Zikade wirbt um Sympathie für Insekten

Der Träger des Alternativen Nobelpreises von 1997, Professor Michael Succow, hat die Gemeine Blutzikade zum Insekt 2009 proklamiert

Weltweit sind viele Zikaden als Pflanzenschädlinge und Überträger krankheitserregender Viren in der Landwirtschaft gefürchtet. Tropenreisende kennen das ohrenbetäubende Zirpen. Von einer nordamerikanische Art weiß man seit kurzem, dass sie ihre Larven von Ameisen bewachen lässt, damit sie nicht das Opfer von Marienkäfern werden. Hierzulande schützt die Gemeine Blutzikade mit der so genannten „Kuckucksspucke“ ihre Larven vor Feinden und Austrocknung. Diese schwarze Zikade mit ihrem auffallend roten Muster auf den Flügeln rückt nun als Insekt des Jahres 2009 ins Rampenlicht.

Erstmals fällt damit einer Zikade die Rolle zu, mit ihrer schönen Färbung im gesamten deutschsprachigen Raum um Sympathien für alle Insekten zu werben. Die Blutzikade Cercopsis vulnerata ist eine gute Springerin, was sie mit weiteren etwa 2 500 Schaumzikadenarten gemein hat. Ihre Warnfärbung soll Giftigkeit vortäuschen. Bei Gefahr scheidet sie aus den Fußspitzen eine offenbar ungiftige, aber übelriechende Flüssigkeit aus, so dass Räuber von ihr ablassen. Ihr Gesang ist für menschliche Ohren nicht wahrnehmbar.

Die Larven der Blutzikaden leben unterirdisch.
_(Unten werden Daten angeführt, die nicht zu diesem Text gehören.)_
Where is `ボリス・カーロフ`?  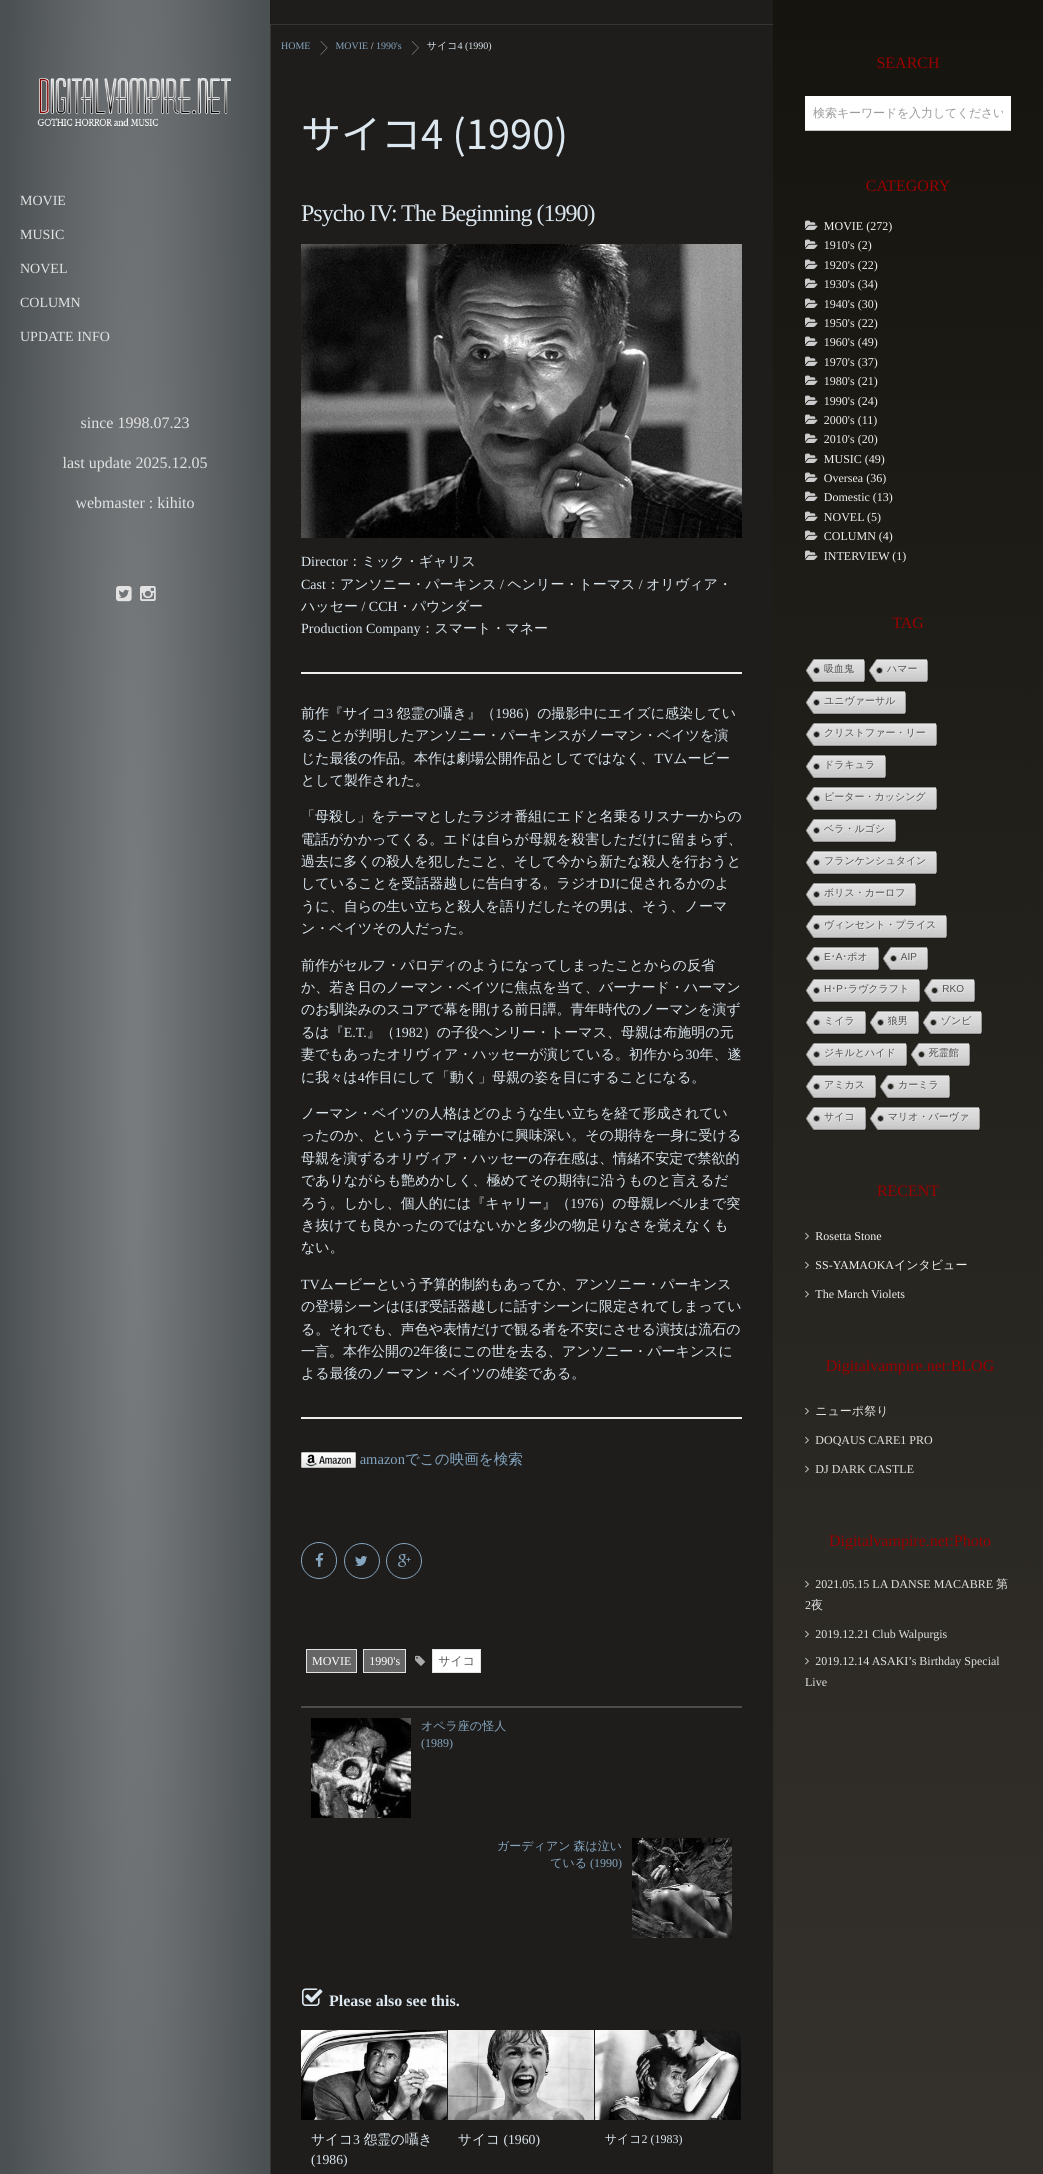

Die Wurzeln der Pflanzen, die in trockenen Magerrasen, Weiden, Waldlichtungen oder unter Weg- und Grabenrändern vorkommen, sind ihre Nahrung. Auch in Gärten kommen sie vor, aber kaum auf Mähwiesen. Die Larven überwintern im Boden in zehn bis 15 Zentimeter Tiefe. Die rotschwarzen erwachsenen Zikaden sind Anfang Mai bis Juli recht häufig zu beobachten.